WHAT TO DO: Once the pictures are set aside, reproduce all of the records exactly.

======== INFORMATION PROVIDED ========

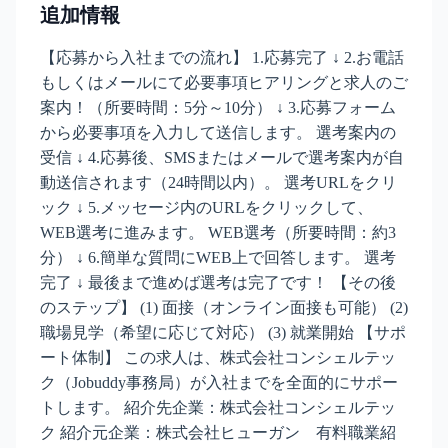
追加情報
【応募から入社までの流れ】 1.応募完了 ↓ 2.お電話
もしくはメールにて必要事項ヒアリングと求人のご
案内！（所要時間：5分～10分） ↓ 3.応募フォーム
から必要事項を入力して送信します。 選考案内の
受信 ↓ 4.応募後、SMSまたはメールで選考案内が自
動送信されます（24時間以内）。 選考URLをクリ
ック ↓ 5.メッセージ内のURLをクリックして、
WEB選考に進みます。 WEB選考（所要時間：約3
分） ↓ 6.簡単な質問にWEB上で回答します。 選考
完了 ↓ 最後まで進めば選考は完了です！ 【その後
のステップ】 (1) 面接（オンライン面接も可能） (2)
職場見学（希望に応じて対応） (3) 就業開始 【サポ
ート体制】 この求人は、株式会社コンシェルテッ
ク（Jobuddy事務局）が入社までを全面的にサポー
トします。 紹介先企業：株式会社コンシェルテッ
ク 紹介元企業：株式会社ヒューガン 有料職業紹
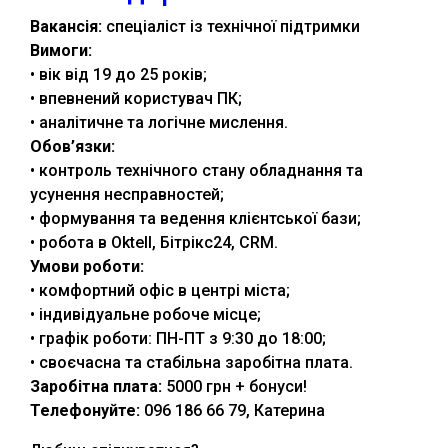
Вакансія:
спеціаліст із технічної підтримки
Вимоги:
• вік від 19 до 25 років;
• впевнений користувач ПК;
• аналітичне та логічне мислення.
Обов’язки:
• контроль технічного стану обладнання та
усунення несправностей;
• формування та ведення клієнтської бази;
• робота в Oktell, Бітрікс24, CRM.
Умови роботи:
• комфортний офіс в центрі міста;
• індивідуальне робоче місце;
• графік роботи: ПН-ПТ з 9:30 до 18:00;
• своєчасна та стабільна заробітна плата.
Заробітна плата:
5000 грн + бонуси!
Телефонуйте:
096 186 66 79, Катерина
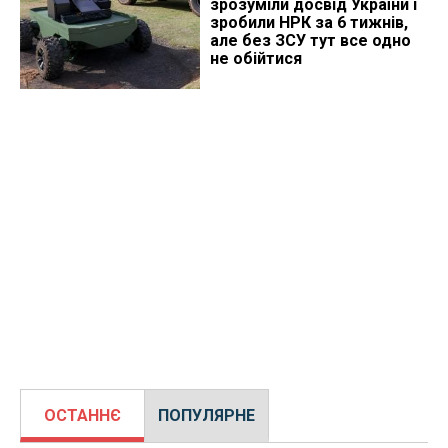
зрозуміли досвід України і
зробили НРК за 6 тижнів,
але без ЗСУ тут все одно
не обійтися
ОСТАННЄ
ПОПУЛЯРНЕ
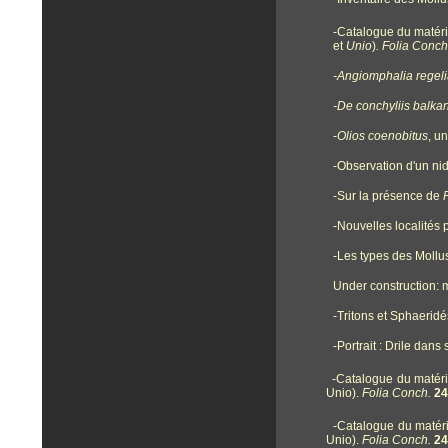
-Catalogue du matérie
et
Unio
)
.
Folia Conch
-Angiomphalia
regel
-De conchyliis balka
-
Olios coenobitus
, u
-Observation d'un nid
-Sur la présence de
-Nouvelles localités
-Les types des Mollu
Under construction: 
-Tritons et Sphaerid
-Portrait : Drile dans
-Catalogue du matérie
Unio).
Folia Conch.
24
-Catalogue du matérie
Unio).
Folia Conch.
24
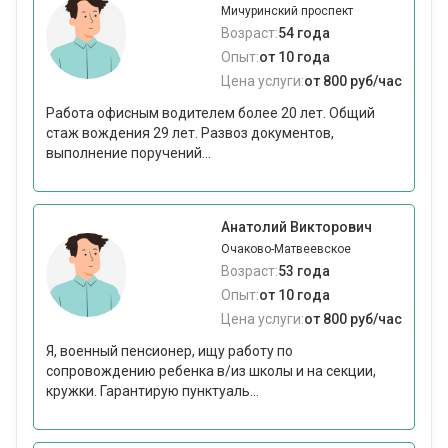
Мичуринский проспект
Возраст:
54 года
Опыт:
от 10 года
Цена услуги:
от 800 руб/час
Работа офисным водителем более 20 лет. Общий
стаж вождения 29 лет. Развоз документов,
выполнение поручений...
Анатолий Викторович
Очаково-Матвеевское
Возраст:
53 года
Опыт:
от 10 года
Цена услуги:
от 800 руб/час
Я, военный пенсионер, ищу работу по
сопровождению ребенка в/из школы и на секции,
кружки. Гарантирую пунктуаль...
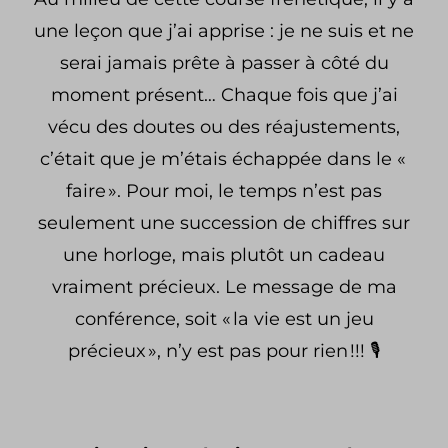
une leçon que j’ai apprise : je ne suis et ne
serai jamais prête à passer à côté du
moment présent… Chaque fois que j’ai
vécu des doutes ou des réajustements,
c’était que je m’étais échappée dans le «
faire ».
Pour moi, le temps n’est pas
seulement une succession de chiffres sur
une horloge, mais plutôt un cadeau
vraiment précieux. Le message de ma
conférence, soit « la vie est un jeu
précieux », n’y est pas pour rien !!! 🎙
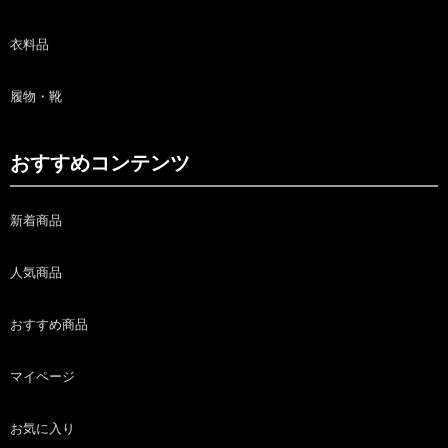
衣料品
履物・靴
おすすめコンテンツ
新着商品
人気商品
おすすめ商品
マイページ
お気に入り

========

OUTPUT OF THE TASK:
追加情報
【応募から入社までの流れ】 1.応募完了 ↓ 2.お電話
もしくはメールにて必要事項ヒアリングと求人のご
案内！（所要時間：5分～10分） ↓ 3.応募フォーム
から必要事項を入力して送信します。 選考案内の
受信 ↓ 4.応募後、SMSまたはメールで選考案内が自
動送信されます（24時間以内）。 選考URLをクリ
ック ↓ 5.メッセージ内のURLをクリックして、
WEB選考に進みます。 WEB選考（所要時間：約3
分） ↓ 6.簡単な質問にWEB上で回答します。 選考
完了 ↓ 最後まで進めば選考は完了です！ 【その後
のステップ】 (1) 面接（オンライン面接も可能） (2)
職場見学（希望に応じて対応） (3) 就業開始 【サポ
ート体制】 この求人は、株式会社コンシェルテッ
ク（Jobuddy事務局）が入社までを全面的にサポー
トします。 紹介先企業：株式会社コンシェルテッ
ク 紹介元企業：株式会社ヒューガン 有料職業紹
Вакансія:
спеціаліст із технічної підтримки
Вимоги:
• вік від 19 до 25 років;
• впевнений користувач ПК;
• аналітичне та логічне мислення.
Обов’язки:
• контроль технічного стану обладнання та
усунення несправностей;
• формування та ведення клієнтської бази;
• робота в Oktell, Бітрікс24, CRM.
Умови роботи:
• комфортний офіс в центрі міста;
• індивідуальне робоче місце;
• графік роботи: ПН-ПТ з 9:30 до 18:00;
• своєчасна та стабільна заробітна плата.
Заробітна плата:
5000 грн + бонуси!
Телефонуйте:
096 186 66 79, Катерина
зрозуміли досвід України і
зробили НРК за 6 тижнів,
але без ЗСУ тут все одно
не обійтися
ОСТАННЄ
ПОПУЛЯРНЕ
-Catalogue du matérie
et
Unio
)
.
Folia Conch
-Angiomphalia
regel
-De conchyliis balka
-
Olios coenobitus
, u
-Observation d'un nid
-Sur la présence de
-Nouvelles localités
-Les types des Mollu
Under construction: 
-Tritons et Sphaerid
-Portrait : Drile dans
-Catalogue du matérie
Unio).
Folia Conch.
24
-Catalogue du matérie
Unio).
Folia Conch.
24
Мичуринский проспект
Возраст:
54 года
Опыт:
от 10 года
Цена услуги:
от 800 руб/час
Работа офисным водителем более 20 лет. Общий
стаж вождения 29 лет. Развоз документов,
выполнение поручений...
Анатолий Викторович
Очаково-Матвеевское
Возраст:
53 года
Опыт:
от 10 года
Цена услуги:
от 800 руб/час
Я, военный пенсионер, ищу работу по
сопровождению ребенка в/из школы и на секции,
кружки. Гарантирую пунктуаль...
une leçon que j’ai apprise : je ne suis et ne
serai jamais prête à passer à côté du
moment présent… Chaque fois que j’ai
vécu des doutes ou des réajustements,
c’était que je m’étais échappée dans le «
faire ».
Pour moi, le temps n’est pas
seulement une succession de chiffres sur
une horloge, mais plutôt un cadeau
vraiment précieux. Le message de ma
conférence, soit « la vie est un jeu
précieux », n’y est pas pour rien !!! 🎙
衣料品
履物・靴
おすすめコンテンツ
新着商品
人気商品
おすすめ商品
マイページ
お気に入り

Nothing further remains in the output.